The Development of Infant Sleep : Implications for the Prevention of Infant Sleep Disturbance
Degree GrantorUniversity of Canterbury
Degree NameDoctor of Philosophy
This thesis reviews the literature on the development of infant sleep to establish whether relevant criteria for planning primary preventive intervention of infant sleep disturbance (ISD), derived from Mrazek and Haggerty's (1994) criteria for evaluating prevention interventions, have been met. It concludes that the methodological and conceptual limitations of this literature have prevented the two most critical criteria from being met. These are, when preventive intervention should occur, and what specific infant and parent factors should be targeted. In order to address these criteria a prospective longitudinal repeated measures design was employed. Parents of 75 normally developing infants, 52 from the age of 1 month, and 23 from the age of 2 months completed sleep diaries for six consecutive days, each month until the infant had reached 12 months of age.
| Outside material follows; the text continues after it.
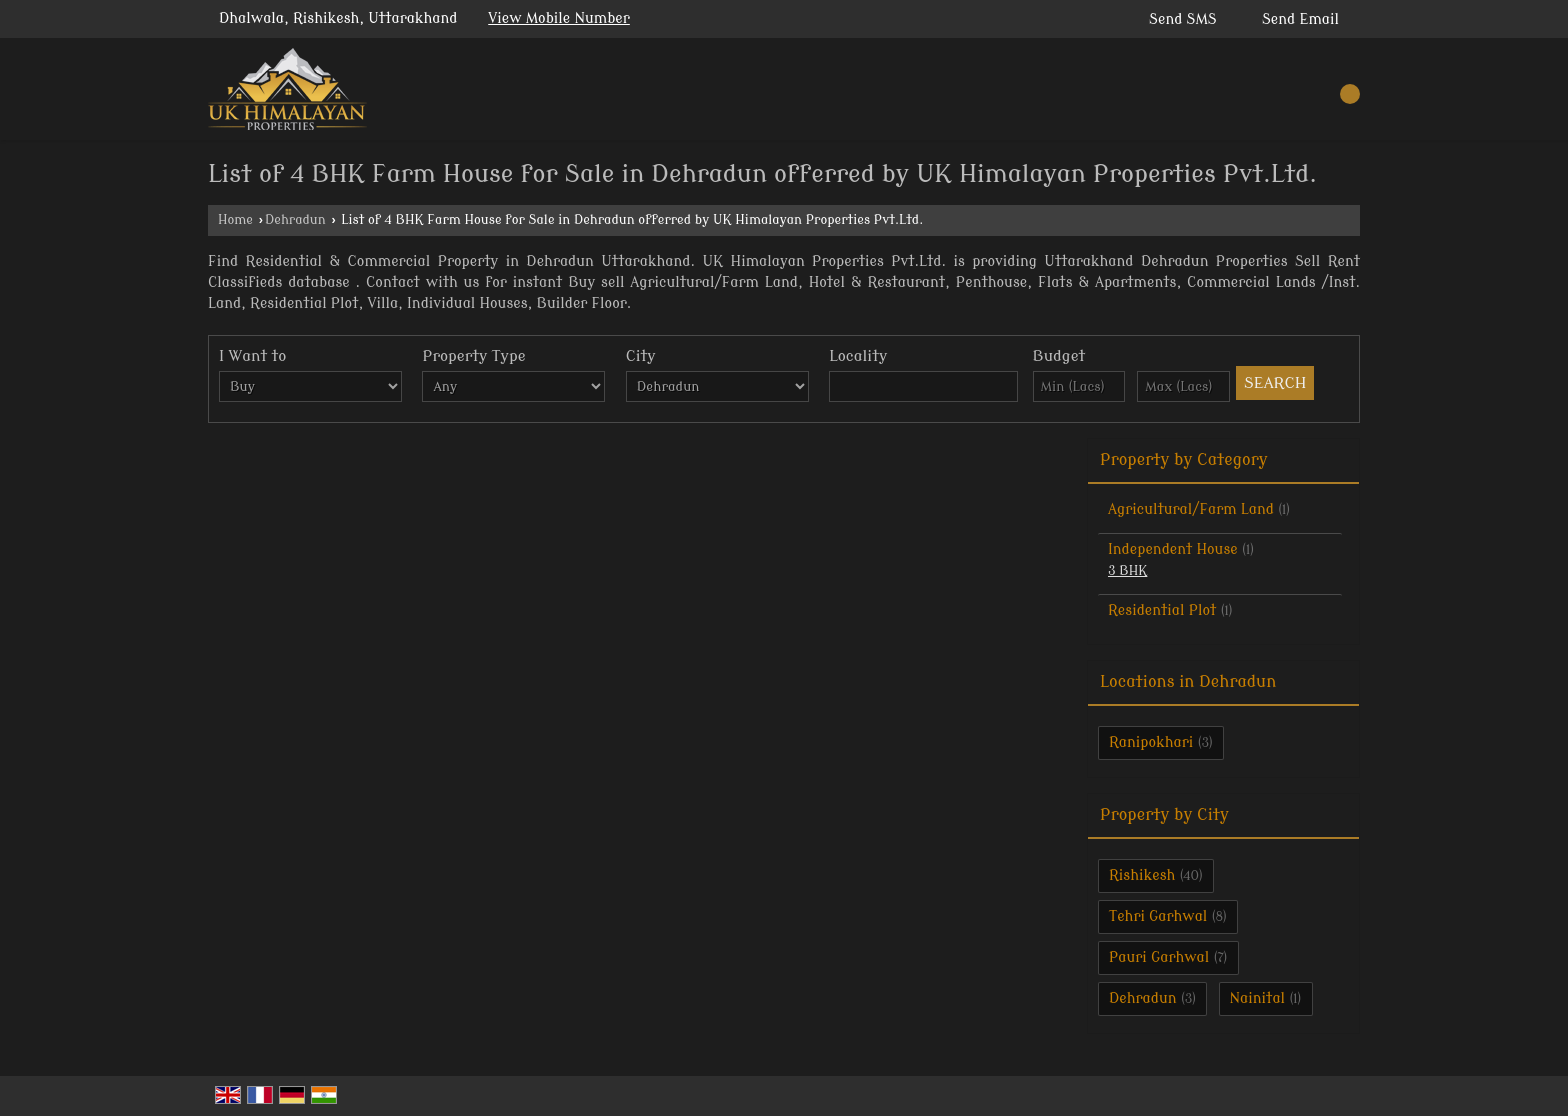  I want to click on Dehradun, so click(295, 220).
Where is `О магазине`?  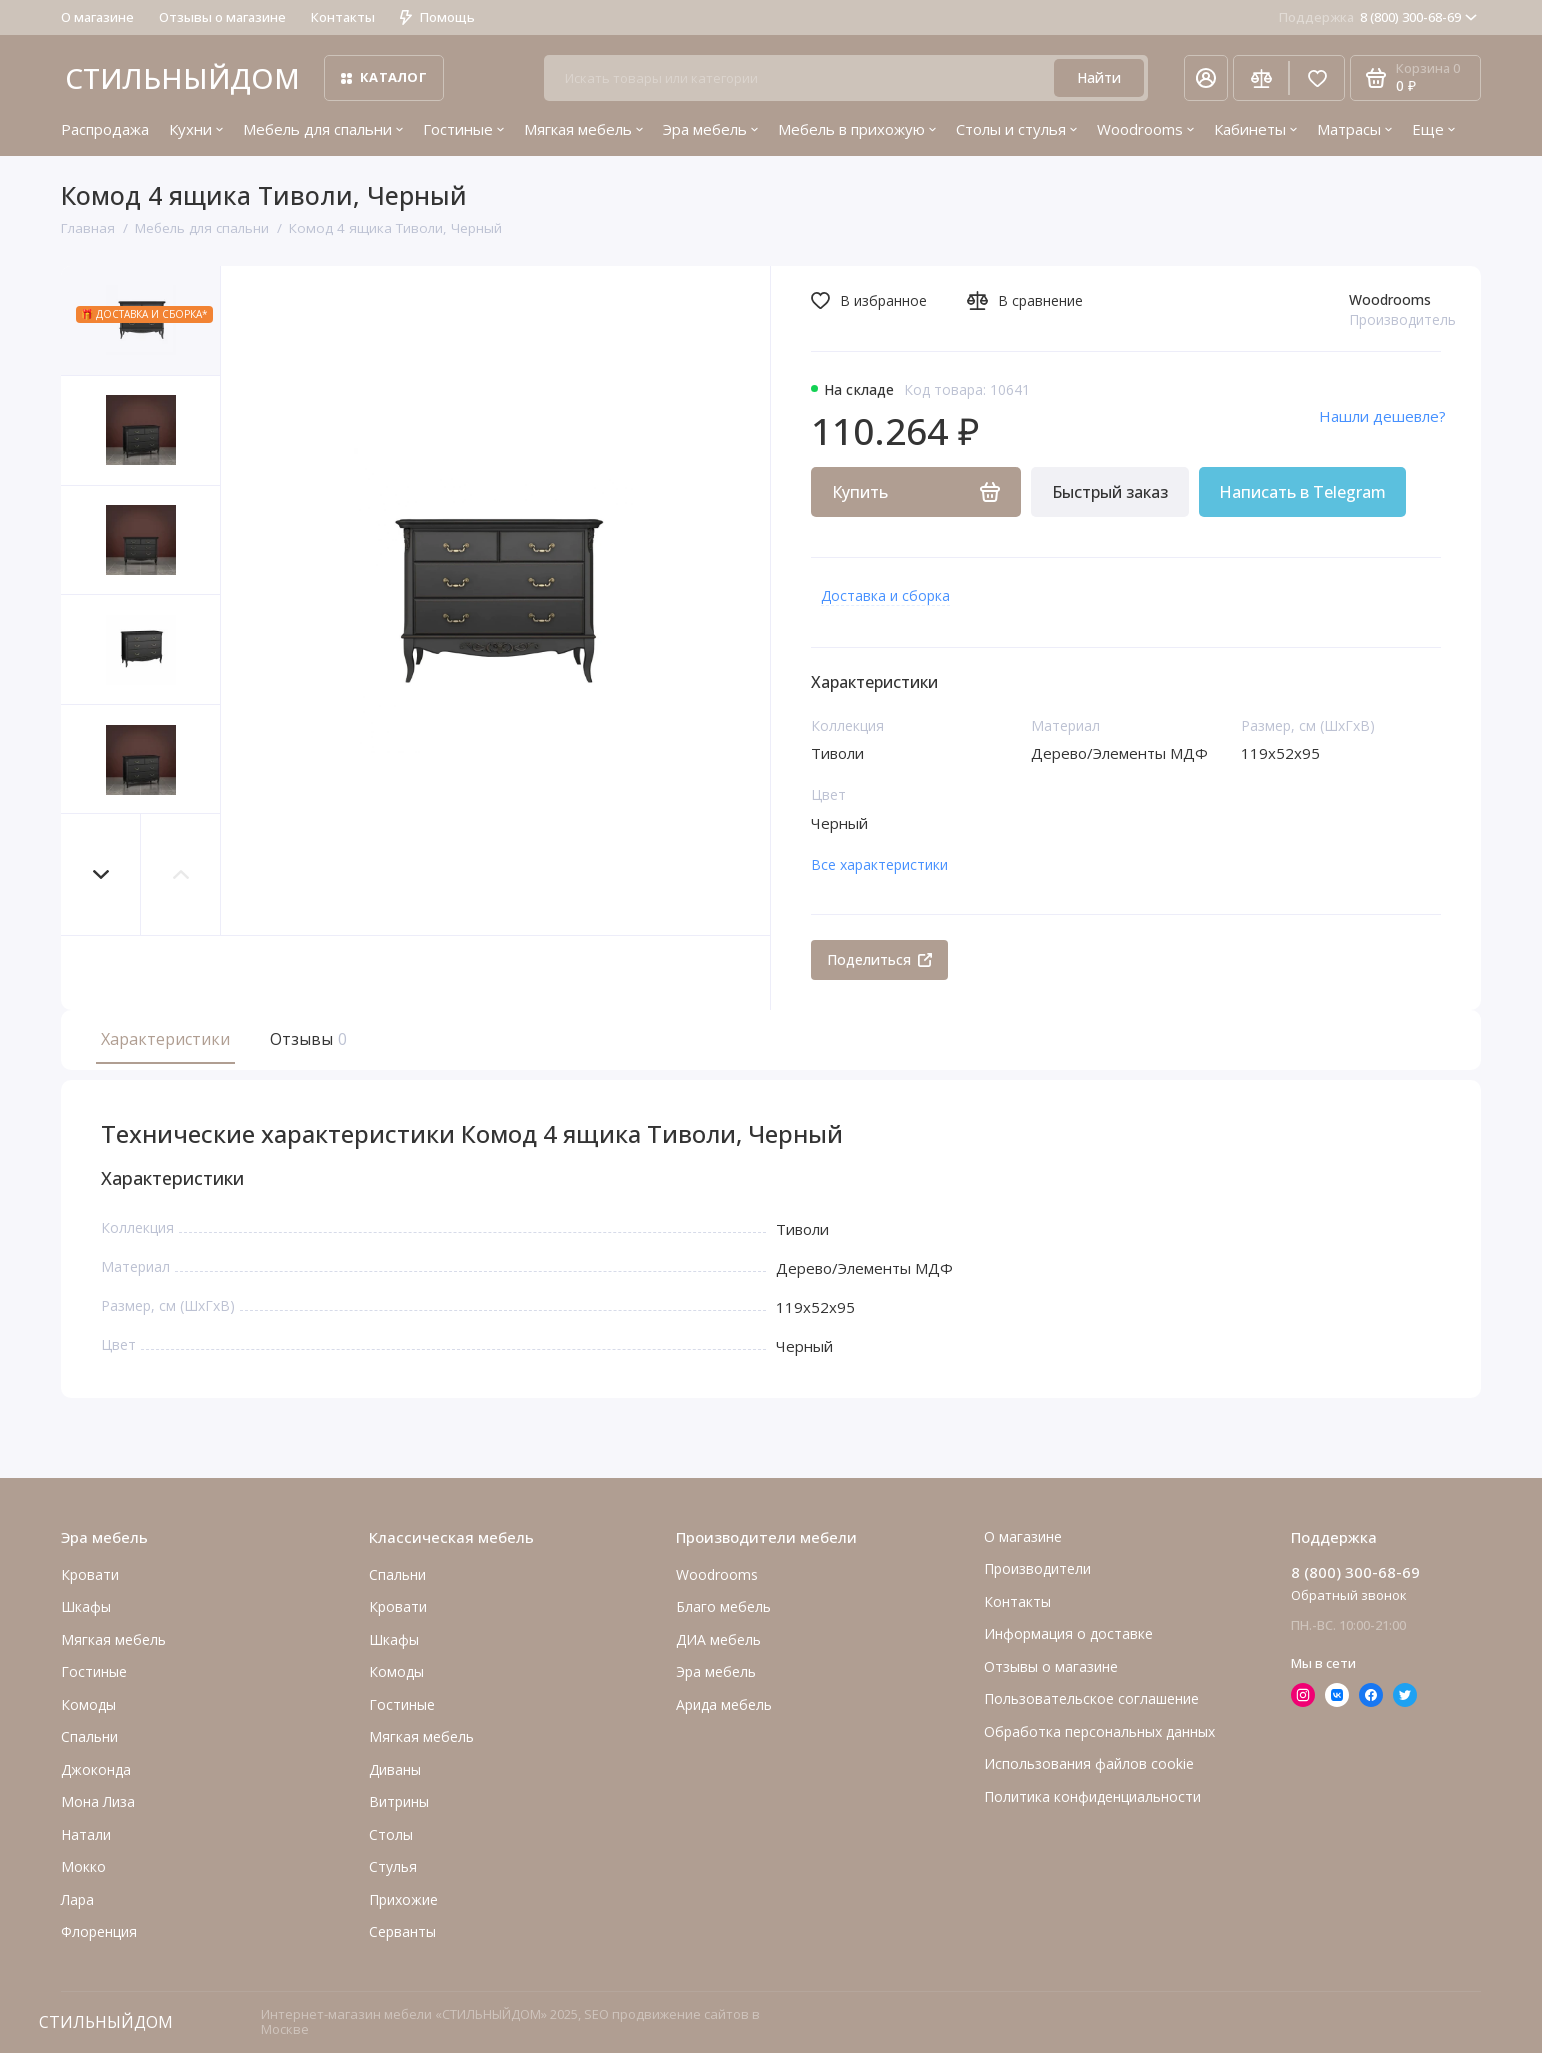 О магазине is located at coordinates (97, 17).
All night, infra-red, time-lapse video recording (TLVR) was also obtained for the purpose of reliability. There were two separate studies. The first challenged traditional definitions of sleeping through and demonstrated an 8 hour criterion to be behaviourally meaningful and developmentally realistic. It then investigated the norms for this developmental task. The results indicated the optimal time for prevention to be within the first 2 months. By six months two discrete group of infants were identified, one group with emerging sleep disturbance and the other demonstrating settled sleep. Stability in infants' relative sleep scores was demonstrated across the first 12 months although many parents intervened. The second study tested the predictions from a developmental model (France & Blampied, 1999) which suggested the proximal parent and infant risk factors that precede and predict lSD. At 1 month a discriminant function analysis identified 3 variables that correctly classified 90.4% of the infants into either a group of infants with emerging sleep disturbance or a group without sleep disturbance at 6 months of age. Two of these 3 variables also predicted group membership at 12 months. This research has filled some critical gaps in the research base by identifying parent and infant factors to be targeted, and the optimal time for prevention. It empirically supports and extends the developmental model, thereby providing a framework for planning primary prevention of ISD. Several directions for future research are presented.